Problem to solve
Would you please copy each line below that includes the string "упрощает"?
========================================
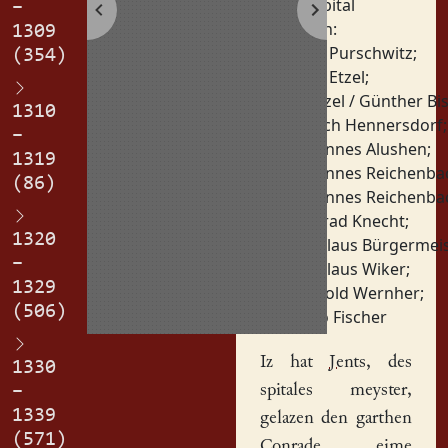
Hospital
–
Personen:
1309
Fritz Purschwitz
;
(354)
Fritz Etzel
;
Gunzel / Günther B
1310
Jensch Hennersdorf
;
–
Johannes Alushen
;
1319
Johannes Reichenba
(86)
Johannes Reichenba
Konrad Knecht
;
1320
Nikolaus Bürgermei
–
Nikolaus Wiker
;
1329
Petzold Wernher
;
(506)
Thilo Fischer
Iz hat
Jents
, des
1330
spitales meyster,
–
1339
gelazen den
garthen
(571)
Conrade, eime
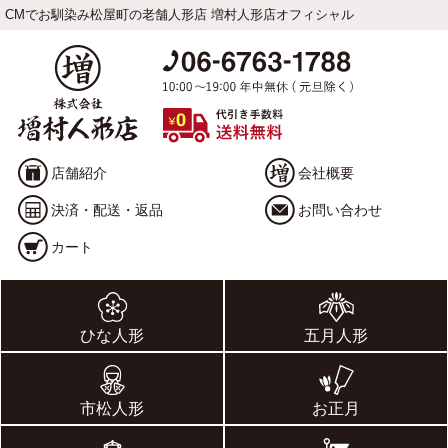
CMでお馴染み松屋町の老舗人形店 増村人形店オフィシャル
店舗紹介
会社概要
決済・配送・返品
お問い合わせ
カート
ひな人形
五月人形
市松人形
お正月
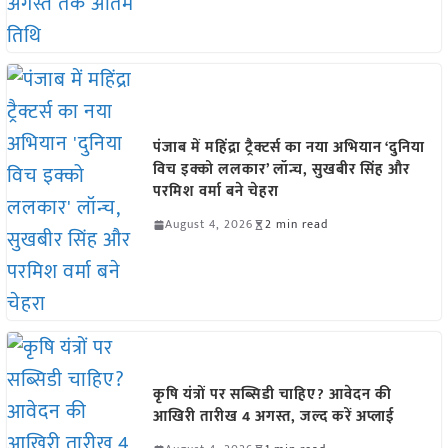
पंजाब में महिंद्रा ट्रैक्टर्स का नया अभियान ‘दुनिया
विच इक्को ललकार’ लॉन्च, सुखबीर सिंह और
परमिश वर्मा बने चेहरा
August 4, 2026
2 min read
कृषि यंत्रों पर सब्सिडी चाहिए? आवेदन की
आखिरी तारीख 4 अगस्त, जल्द करें अप्लाई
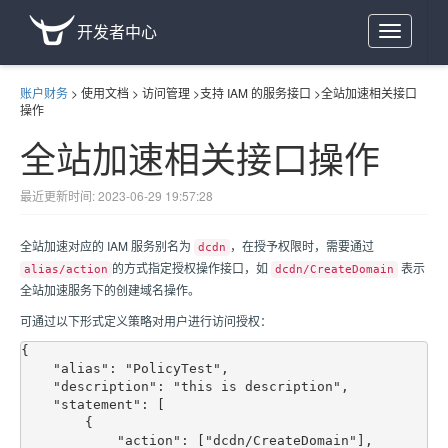
开发者中心
Toggle
navigation
账户财务
>
使用文档
>
访问管理
>
支持 IAM 的服务接口
>
全站加速相关接口
操作
全站加速相关接口操作
最近更新时间: 2023-06-29 19:57:28
全站加速对应的 IAM 服务别名为
，在授予权限时，需要通过
dcdn
的方式指定授权操作接口，如
表示
alias/action
dcdn/CreateDomain
全站加速服务下的创建域名操作。
可通过以下形式定义策略对用户进行访问授权：
{

    "alias": "PolicyTest",

    "description": "this is description",

    "statement": [

        {

            "action": ["dcdn/CreateDomain"],
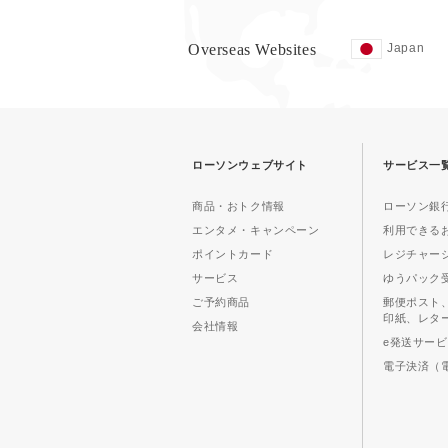
Overseas Websites
Japan
ローソンウェブサイト
サービス一
商品・おトク情報
ローソン銀行
エンタメ・キャンペーン
利用できる
ポイントカード
レジチャー
サービス
ゆうパック
ご予約商品
郵便ポスト
印紙、レタ
会社情報
e発送サー
電子決済（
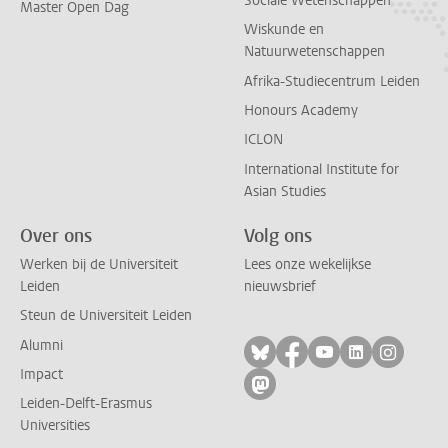
Sociale Wetenschappen
Master Open Dag
Wiskunde en
Natuurwetenschappen
Afrika-Studiecentrum Leiden
Honours Academy
ICLON
International Institute for
Asian Studies
Over ons
Volg ons
Werken bij de Universiteit
Lees onze wekelijkse
Leiden
nieuwsbrief
Steun de Universiteit Leiden
Alumni
Volg ons op bluesky
Volg ons op facebo
Volg ons op yo
Volg ons op
Volg on
Impact
Volg ons op mastodon
Leiden-Delft-Erasmus
Universities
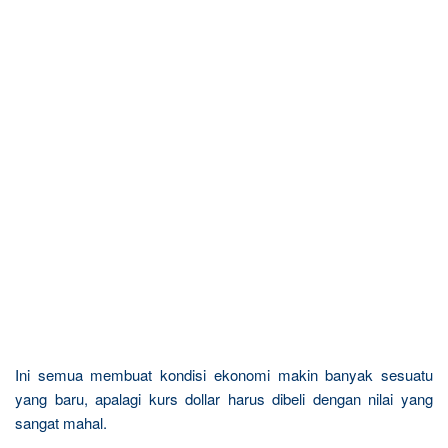
Ini semua membuat kondisi ekonomi makin banyak sesuatu
yang baru, apalagi kurs dollar harus dibeli dengan nilai yang
sangat mahal.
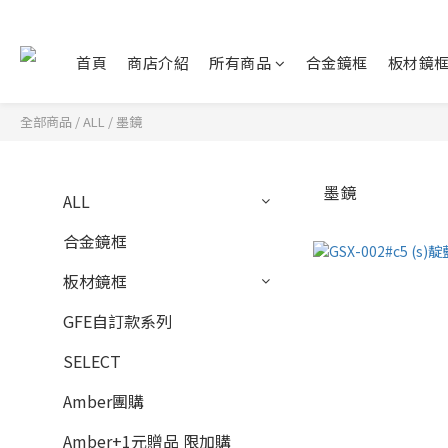
首頁
商店介紹
所有商品
合金鏡框
板材鏡
全部商品
/
ALL
/
墨鏡
墨鏡
ALL
合金鏡框
板材鏡框
GFE自訂款系列
SELECT
Amber團購
Amber+1元贈品 限加購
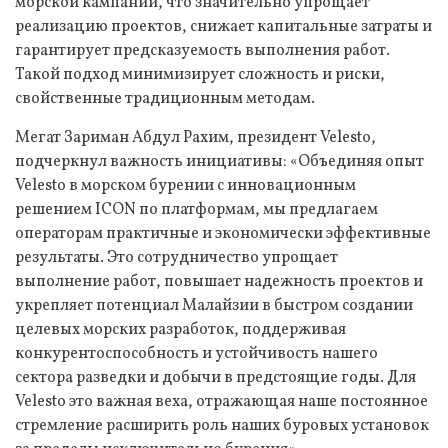
морской кампании, что значительно упрощает
реализацию проектов, снижает капитальные затраты и
гарантирует предсказуемость выполнения работ.
Такой подход минимизирует сложность и риски,
свойственные традиционным методам.
Мегат Зариман Абдул Рахим, президент Velesto,
подчеркнул важность инициативы: «Объединяя опыт
Velesto в морском бурении с инновационным
решением ICON по платформам, мы предлагаем
операторам практичные и экономически эффективные
результаты. Это сотрудничество упрощает
выполнение работ, повышает надежность проектов и
укрепляет потенциал Малайзии в быстром создании
целевых морских разработок, поддерживая
конкурентоспособность и устойчивость нашего
сектора разведки и добычи в предстоящие годы. Для
Velesto это важная веха, отражающая наше постоянное
стремление расширить роль наших буровых установок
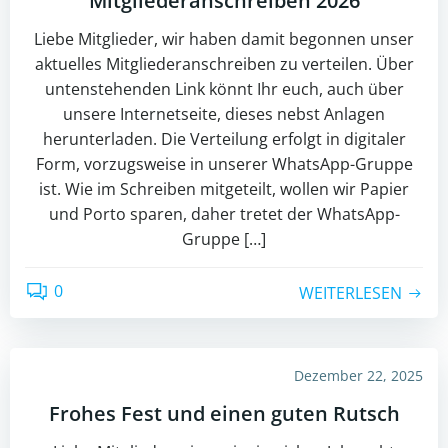
Mitgliederanschreiben 2026
Liebe Mitglieder, wir haben damit begonnen unser
aktuelles Mitgliederanschreiben zu verteilen. Über
untenstehenden Link könnt Ihr euch, auch über
unsere Internetseite, dieses nebst Anlagen
herunterladen. Die Verteilung erfolgt in digitaler
Form, vorzugsweise in unserer WhatsApp-Gruppe
ist. Wie im Schreiben mitgeteilt, wollen wir Papier
und Porto sparen, daher tretet der WhatsApp-
Gruppe […]
0
WEITERLESEN
Dezember 22, 2025
Frohes Fest und einen guten Rutsch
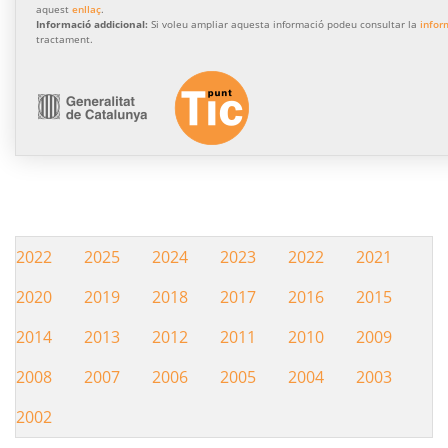
aquest
enllaç
.
Informació addicional:
Si voleu ampliar aquesta informació podeu consultar la
infor
tractament.
2022
2025
2024
2023
2022
2021
Hemeroteca
2020
2019
2018
2017
2016
2015
2014
2013
2012
2011
2010
2009
2008
2007
2006
2005
2004
2003
2002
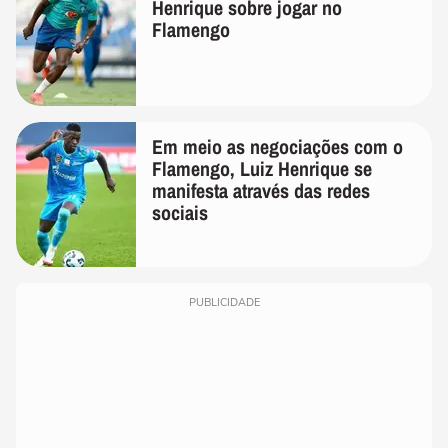
Henrique sobre jogar no
Flamengo
Em meio as negociações com o
Flamengo, Luiz Henrique se
manifesta através das redes
sociais
PUBLICIDADE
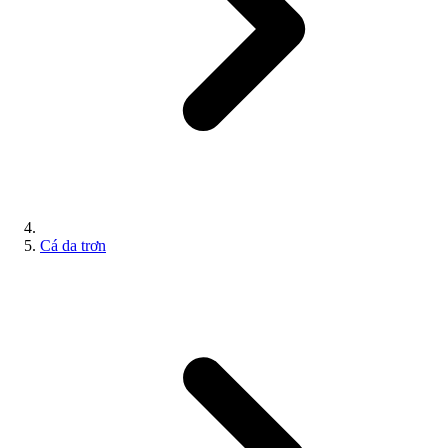
Cá da trơn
========================================
Expected output
морской кампании, что значительно упрощает
результаты. Это сотрудничество упрощает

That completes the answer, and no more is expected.